'''

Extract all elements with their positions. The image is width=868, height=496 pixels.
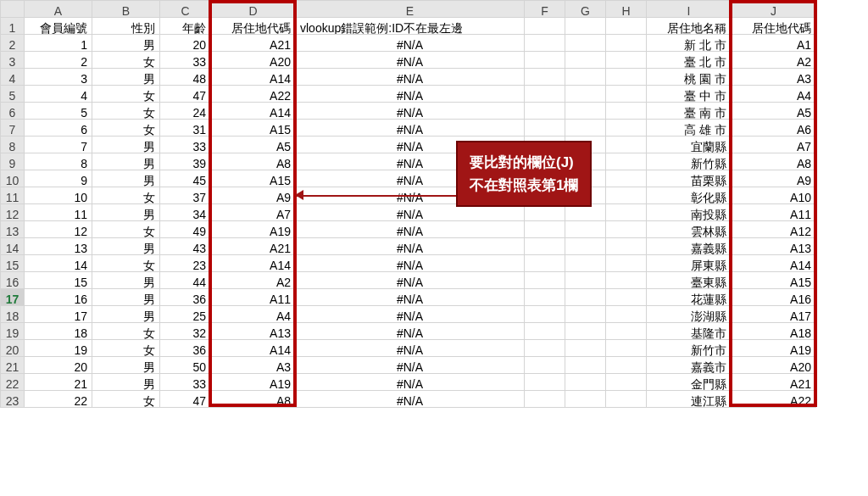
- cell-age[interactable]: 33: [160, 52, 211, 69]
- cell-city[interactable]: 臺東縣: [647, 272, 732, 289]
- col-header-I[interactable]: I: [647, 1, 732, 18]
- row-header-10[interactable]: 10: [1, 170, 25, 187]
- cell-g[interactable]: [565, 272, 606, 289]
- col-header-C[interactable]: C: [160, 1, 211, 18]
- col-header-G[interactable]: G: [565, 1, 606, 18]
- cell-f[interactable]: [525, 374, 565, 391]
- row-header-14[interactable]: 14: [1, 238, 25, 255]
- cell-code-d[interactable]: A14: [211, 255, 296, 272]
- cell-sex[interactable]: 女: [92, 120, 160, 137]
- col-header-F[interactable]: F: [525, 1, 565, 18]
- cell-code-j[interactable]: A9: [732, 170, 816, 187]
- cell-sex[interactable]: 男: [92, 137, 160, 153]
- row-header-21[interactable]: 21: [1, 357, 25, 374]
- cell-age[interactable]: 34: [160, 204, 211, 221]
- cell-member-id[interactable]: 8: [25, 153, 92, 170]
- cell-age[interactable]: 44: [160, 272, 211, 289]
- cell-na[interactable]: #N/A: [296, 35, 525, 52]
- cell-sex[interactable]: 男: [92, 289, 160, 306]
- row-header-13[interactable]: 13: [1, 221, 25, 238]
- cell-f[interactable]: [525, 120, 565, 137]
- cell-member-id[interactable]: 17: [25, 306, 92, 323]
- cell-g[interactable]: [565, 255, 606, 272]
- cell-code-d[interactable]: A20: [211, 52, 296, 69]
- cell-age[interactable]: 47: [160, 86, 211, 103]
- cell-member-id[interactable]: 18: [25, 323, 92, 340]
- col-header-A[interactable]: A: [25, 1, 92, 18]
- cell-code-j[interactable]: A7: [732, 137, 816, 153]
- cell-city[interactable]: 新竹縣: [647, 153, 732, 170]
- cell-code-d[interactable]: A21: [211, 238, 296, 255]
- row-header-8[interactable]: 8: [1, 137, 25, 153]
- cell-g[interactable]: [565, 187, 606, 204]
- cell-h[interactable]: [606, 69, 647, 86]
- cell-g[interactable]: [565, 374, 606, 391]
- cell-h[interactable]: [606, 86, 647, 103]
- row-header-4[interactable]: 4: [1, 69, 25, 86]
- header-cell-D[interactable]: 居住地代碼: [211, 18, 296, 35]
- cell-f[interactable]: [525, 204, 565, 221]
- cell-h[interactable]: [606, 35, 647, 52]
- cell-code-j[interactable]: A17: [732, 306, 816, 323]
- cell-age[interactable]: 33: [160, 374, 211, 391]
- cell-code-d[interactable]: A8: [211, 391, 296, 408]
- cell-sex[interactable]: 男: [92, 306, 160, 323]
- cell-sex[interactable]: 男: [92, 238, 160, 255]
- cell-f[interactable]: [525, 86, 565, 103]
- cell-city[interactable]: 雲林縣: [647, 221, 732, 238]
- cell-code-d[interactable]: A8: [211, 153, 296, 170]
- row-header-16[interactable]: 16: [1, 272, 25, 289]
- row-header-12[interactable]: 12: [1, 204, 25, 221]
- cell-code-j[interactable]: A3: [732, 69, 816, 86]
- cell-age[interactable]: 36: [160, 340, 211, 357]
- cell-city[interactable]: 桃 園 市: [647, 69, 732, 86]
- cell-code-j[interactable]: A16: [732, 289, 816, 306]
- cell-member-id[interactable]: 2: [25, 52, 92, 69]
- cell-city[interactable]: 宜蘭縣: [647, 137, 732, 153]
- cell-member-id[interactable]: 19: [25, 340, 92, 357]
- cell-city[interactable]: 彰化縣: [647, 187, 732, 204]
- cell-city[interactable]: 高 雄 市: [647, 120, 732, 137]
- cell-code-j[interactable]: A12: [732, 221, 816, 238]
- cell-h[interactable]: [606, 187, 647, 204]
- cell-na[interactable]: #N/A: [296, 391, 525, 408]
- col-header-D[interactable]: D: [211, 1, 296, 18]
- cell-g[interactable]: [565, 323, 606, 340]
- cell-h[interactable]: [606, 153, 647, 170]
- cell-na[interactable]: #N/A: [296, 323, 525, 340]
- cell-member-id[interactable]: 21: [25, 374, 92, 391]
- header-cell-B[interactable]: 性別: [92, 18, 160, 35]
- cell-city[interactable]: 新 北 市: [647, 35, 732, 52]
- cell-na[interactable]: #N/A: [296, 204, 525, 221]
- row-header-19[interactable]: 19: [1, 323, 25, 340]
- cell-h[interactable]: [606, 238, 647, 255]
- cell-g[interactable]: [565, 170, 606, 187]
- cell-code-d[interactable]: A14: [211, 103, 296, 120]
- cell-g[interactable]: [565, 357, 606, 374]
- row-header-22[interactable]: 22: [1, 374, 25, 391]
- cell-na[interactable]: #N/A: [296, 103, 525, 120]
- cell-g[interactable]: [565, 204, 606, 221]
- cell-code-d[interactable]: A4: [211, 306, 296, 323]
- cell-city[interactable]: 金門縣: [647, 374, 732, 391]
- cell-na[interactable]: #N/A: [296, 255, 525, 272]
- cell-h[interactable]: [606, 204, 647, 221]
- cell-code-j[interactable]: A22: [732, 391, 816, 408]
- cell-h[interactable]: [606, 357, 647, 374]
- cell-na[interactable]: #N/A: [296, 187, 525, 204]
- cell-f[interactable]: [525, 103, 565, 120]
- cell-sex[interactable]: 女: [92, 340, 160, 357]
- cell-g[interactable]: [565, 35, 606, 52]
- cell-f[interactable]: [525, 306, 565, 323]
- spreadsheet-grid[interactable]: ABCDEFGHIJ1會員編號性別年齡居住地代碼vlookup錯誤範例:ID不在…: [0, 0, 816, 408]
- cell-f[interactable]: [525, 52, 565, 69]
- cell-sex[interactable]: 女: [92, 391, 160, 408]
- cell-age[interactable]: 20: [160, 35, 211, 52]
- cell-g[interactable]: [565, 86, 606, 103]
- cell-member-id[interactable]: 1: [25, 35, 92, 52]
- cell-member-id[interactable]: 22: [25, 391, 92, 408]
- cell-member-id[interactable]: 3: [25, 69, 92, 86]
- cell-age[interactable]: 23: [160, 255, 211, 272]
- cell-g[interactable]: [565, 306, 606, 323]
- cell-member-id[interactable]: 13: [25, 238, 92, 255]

'''

§ **WHAT IS BEING ASKED**
For this exercise, transcribe the data exactly but without its pictures.

§ **EXPECTED ANSWER**
Extract all elements with their positions. The image is width=868, height=496 pixels.
- cell-age[interactable]: 33: [160, 52, 211, 69]
- cell-city[interactable]: 臺東縣: [647, 272, 732, 289]
- col-header-I[interactable]: I: [647, 1, 732, 18]
- row-header-10[interactable]: 10: [1, 170, 25, 187]
- cell-g[interactable]: [565, 272, 606, 289]
- col-header-C[interactable]: C: [160, 1, 211, 18]
- col-header-G[interactable]: G: [565, 1, 606, 18]
- cell-f[interactable]: [525, 374, 565, 391]
- row-header-14[interactable]: 14: [1, 238, 25, 255]
- cell-code-d[interactable]: A14: [211, 255, 296, 272]
- cell-sex[interactable]: 女: [92, 120, 160, 137]
- col-header-F[interactable]: F: [525, 1, 565, 18]
- cell-code-j[interactable]: A9: [732, 170, 816, 187]
- cell-sex[interactable]: 男: [92, 137, 160, 153]
- row-header-21[interactable]: 21: [1, 357, 25, 374]
- cell-age[interactable]: 34: [160, 204, 211, 221]
- cell-member-id[interactable]: 8: [25, 153, 92, 170]
- cell-age[interactable]: 44: [160, 272, 211, 289]
- cell-na[interactable]: #N/A: [296, 35, 525, 52]
- cell-sex[interactable]: 男: [92, 289, 160, 306]
- row-header-13[interactable]: 13: [1, 221, 25, 238]
- cell-f[interactable]: [525, 120, 565, 137]
- cell-member-id[interactable]: 17: [25, 306, 92, 323]
- cell-g[interactable]: [565, 255, 606, 272]
- cell-code-d[interactable]: A20: [211, 52, 296, 69]
- cell-age[interactable]: 47: [160, 86, 211, 103]
- cell-member-id[interactable]: 18: [25, 323, 92, 340]
- col-header-A[interactable]: A: [25, 1, 92, 18]
- cell-code-j[interactable]: A7: [732, 137, 816, 153]
- cell-city[interactable]: 新竹縣: [647, 153, 732, 170]
- cell-code-d[interactable]: A21: [211, 238, 296, 255]
- row-header-8[interactable]: 8: [1, 137, 25, 153]
- cell-g[interactable]: [565, 187, 606, 204]
- cell-h[interactable]: [606, 69, 647, 86]
- cell-g[interactable]: [565, 374, 606, 391]
- cell-h[interactable]: [606, 86, 647, 103]
- row-header-4[interactable]: 4: [1, 69, 25, 86]
- header-cell-D[interactable]: 居住地代碼: [211, 18, 296, 35]
- cell-f[interactable]: [525, 204, 565, 221]
- cell-h[interactable]: [606, 35, 647, 52]
- cell-code-j[interactable]: A17: [732, 306, 816, 323]
- cell-age[interactable]: 33: [160, 374, 211, 391]
- cell-code-d[interactable]: A8: [211, 391, 296, 408]
- cell-sex[interactable]: 男: [92, 306, 160, 323]
- cell-sex[interactable]: 男: [92, 238, 160, 255]
- cell-f[interactable]: [525, 86, 565, 103]
- cell-city[interactable]: 雲林縣: [647, 221, 732, 238]
- cell-code-d[interactable]: A8: [211, 153, 296, 170]
- row-header-16[interactable]: 16: [1, 272, 25, 289]
- row-header-12[interactable]: 12: [1, 204, 25, 221]
- cell-code-j[interactable]: A3: [732, 69, 816, 86]
- cell-age[interactable]: 36: [160, 340, 211, 357]
- cell-city[interactable]: 桃 園 市: [647, 69, 732, 86]
- cell-code-j[interactable]: A16: [732, 289, 816, 306]
- cell-member-id[interactable]: 2: [25, 52, 92, 69]
- cell-city[interactable]: 宜蘭縣: [647, 137, 732, 153]
- cell-member-id[interactable]: 19: [25, 340, 92, 357]
- cell-city[interactable]: 彰化縣: [647, 187, 732, 204]
- cell-city[interactable]: 高 雄 市: [647, 120, 732, 137]
- cell-code-j[interactable]: A12: [732, 221, 816, 238]
- cell-h[interactable]: [606, 187, 647, 204]
- cell-na[interactable]: #N/A: [296, 391, 525, 408]
- col-header-D[interactable]: D: [211, 1, 296, 18]
- cell-g[interactable]: [565, 323, 606, 340]
- cell-h[interactable]: [606, 153, 647, 170]
- cell-na[interactable]: #N/A: [296, 323, 525, 340]
- cell-member-id[interactable]: 21: [25, 374, 92, 391]
- header-cell-B[interactable]: 性別: [92, 18, 160, 35]
- cell-city[interactable]: 新 北 市: [647, 35, 732, 52]
- cell-na[interactable]: #N/A: [296, 204, 525, 221]
- row-header-19[interactable]: 19: [1, 323, 25, 340]
- cell-h[interactable]: [606, 238, 647, 255]
- cell-g[interactable]: [565, 170, 606, 187]
- cell-code-d[interactable]: A14: [211, 103, 296, 120]
- cell-g[interactable]: [565, 357, 606, 374]
- row-header-22[interactable]: 22: [1, 374, 25, 391]
- cell-na[interactable]: #N/A: [296, 103, 525, 120]
- cell-g[interactable]: [565, 204, 606, 221]
- cell-code-d[interactable]: A4: [211, 306, 296, 323]
- cell-city[interactable]: 金門縣: [647, 374, 732, 391]
- cell-na[interactable]: #N/A: [296, 255, 525, 272]
- cell-h[interactable]: [606, 204, 647, 221]
- cell-code-j[interactable]: A22: [732, 391, 816, 408]
- cell-h[interactable]: [606, 357, 647, 374]
- cell-na[interactable]: #N/A: [296, 187, 525, 204]
- cell-f[interactable]: [525, 103, 565, 120]
- cell-sex[interactable]: 女: [92, 340, 160, 357]
- cell-g[interactable]: [565, 35, 606, 52]
- cell-f[interactable]: [525, 306, 565, 323]
- spreadsheet-grid[interactable]: ABCDEFGHIJ1會員編號性別年齡居住地代碼vlookup錯誤範例:ID不在…: [0, 0, 816, 408]
- cell-f[interactable]: [525, 52, 565, 69]
- cell-sex[interactable]: 女: [92, 391, 160, 408]
- cell-age[interactable]: 20: [160, 35, 211, 52]
- cell-g[interactable]: [565, 86, 606, 103]
- cell-member-id[interactable]: 1: [25, 35, 92, 52]
- cell-member-id[interactable]: 22: [25, 391, 92, 408]
- cell-member-id[interactable]: 3: [25, 69, 92, 86]
- cell-age[interactable]: 23: [160, 255, 211, 272]
- cell-g[interactable]: [565, 306, 606, 323]
- cell-member-id[interactable]: 13: [25, 238, 92, 255]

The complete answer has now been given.